Selon une autre source proche du dossier, l'analyse d'une boîte noire confirme le caractère "brutal" et "soudain" de l'événement ayant précipité la chute de l'appareil, et des photos montrent des débris criblés d'impacts allant de l'intérieur vers l'extérieur "accréditent plutôt la thèse d'un engin pyrotechnique".
Départs
En attendant les résultats définitifs des causes du crash, la Grande-Bretagne et la Russie ont commencé à rapatrier leurs ressortissants de la région du Sinaï.
Moscou a dépêché samedi 44 avions vides pour récupérer les touristes russes dans les stations balnéaires de Hurghada et Charm el-Cheikh, selon l'Agence fédérale chargée du transport aérien.
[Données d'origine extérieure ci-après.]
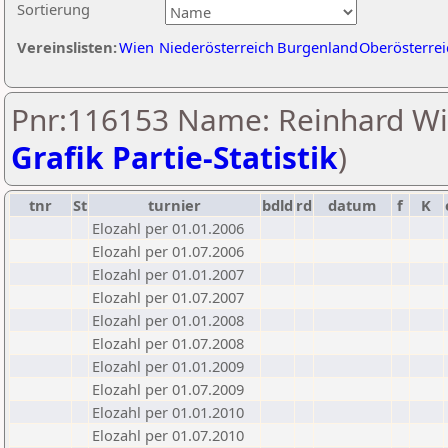
Sortierung
Vereinslisten:
Wien
Niederösterreich
Burgenland
Oberösterrei
Pnr:116153 Name: Reinhard Wi
Grafik Partie-Statistik
)
tnr
St
turnier
bdld
rd
datum
f
K
Elozahl per 01.01.2006
Elozahl per 01.07.2006
Elozahl per 01.01.2007
Elozahl per 01.07.2007
Elozahl per 01.01.2008
Elozahl per 01.07.2008
Elozahl per 01.01.2009
Elozahl per 01.07.2009
Elozahl per 01.01.2010
Elozahl per 01.07.2010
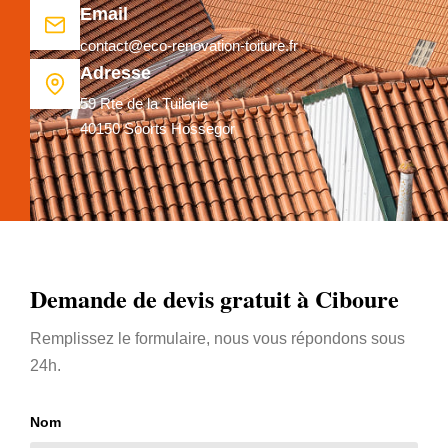
Email
contact@eco-renovation-toiture.fr
Adresse
59 Rte de la Tuilerie
40150 Soorts Hossegor
Demande de devis gratuit à Ciboure
Remplissez le formulaire, nous vous répondons sous
24h.
Nom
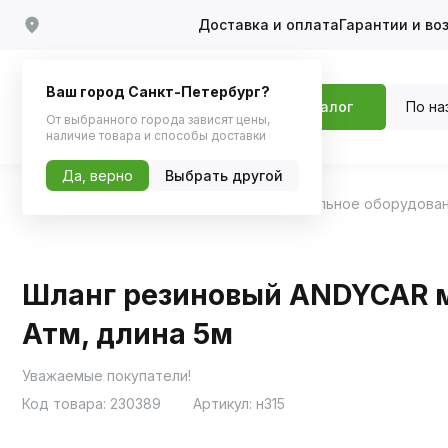
Доставка и оплата
Гарантии и во
Ваш город Санкт-Петербург?
По на
Каталог
От выбранного города зависят цены,
наличие товара и способы доставки
Да, верно
Выбрать другой
Главная
Каталог
Аксессуары
Автомобильное оборудова
Шланг резиновый ANDYCAR м
Атм, длина 5м
Уважаемые покупатели!
Код товара:
230389
Артикул:
н315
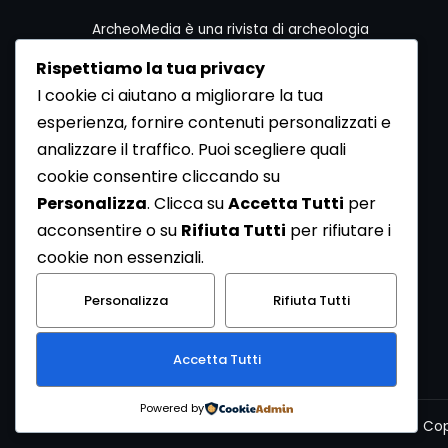
ArcheoMedia è una rivista di archeologia
ideata da Mediares S.c.
Rispettiamo la tua privacy
Per contattare la Redazione potete utilizzare i
I cookie ci aiutano a migliorare la tua
seguenti recapiti:
esperienza, fornire contenuti personalizzati e
Redazione ArcheoMedia c/o Mediares S.c.
Via Gioberti 80/D - 10128 Torino
analizzare il traffico. Puoi scegliere quali
Tel 011.5806363 - Fax 011.5808561
cookie consentire cliccando su
e-mail: redazione@archeomedia.net
Personalizza
. Clicca su
Accetta Tutti
per
http://www.mediares.to.it
acconsentire o su
Rifiuta Tutti
per rifiutare i
http://www.didatticatorino.it
cookie non essenziali.
Personalizza
Rifiuta Tutti
Accetta Tutti
Powered by
Cop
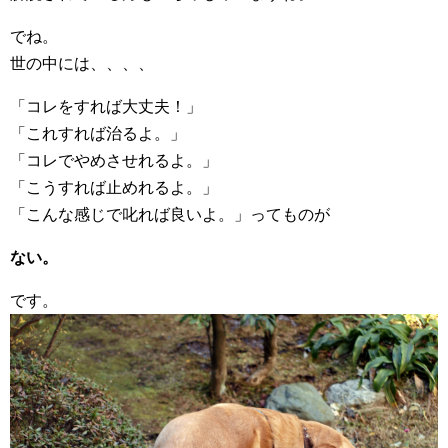
でね。
世の中には、、、、
「コレをすれば大丈夫！」
「これすれば治るよ。」
「コレでやめさせれるよ。」
「こうすれば止めれるよ。」
「こんな感じで叱れば良いよ。」ってものが
ない。
です。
Actuellement environ 78.000 touristes russes se trouvent en Egypte.
Londres, qui a suspendu ses vols vers et au départ Charm el-Cheikh, a commencé vendredi le rapatriement des quelque 20.000 citoyens britanniques présents dans ce lieu touristique du sud du Sinaï.
L'un d'eux, Ben Khosravi, 27 ans, qui a atterri à Londres-Luton, se montrait très critique sur le dispositif de sécurité à l'aéroport de Charm el-Cheikh.
"On a des amis qui avaient des briquets dans les poches, les agents vous palpaient mais ne vous demandaient pas de retirer les objets (des poches) C'était inquiétant de voir avec quelle facilité on pouvait passer le contrôle. Vous pouviez payer des gens pour passer plus vite", a-t-il dit.
Les Etats-Unis ont pour leur part annoncé que "certains" aéroports du Moyen-Orient avaient été priés de renforcer leurs mesures de sécurité pour les vols en direction des Etats-Unis.
Ce drame risque de porter un nouveau coup dur au tourisme en Egypte, un pays déjà affecté par des années d'instabilité depuis la chute du régime de Hosni Moubarak emporté par une révolte populaire en 2011.
Et pour ajouter aux craintes, les médias britanniques ont révélé samedi qu'en août dernier, un missile était passé à moins de 300 mètres d'un avion de Thomson Airways transportant 189 touristes de Londres à Charm el-Cheikh peu avant son atterrissage en Egypte.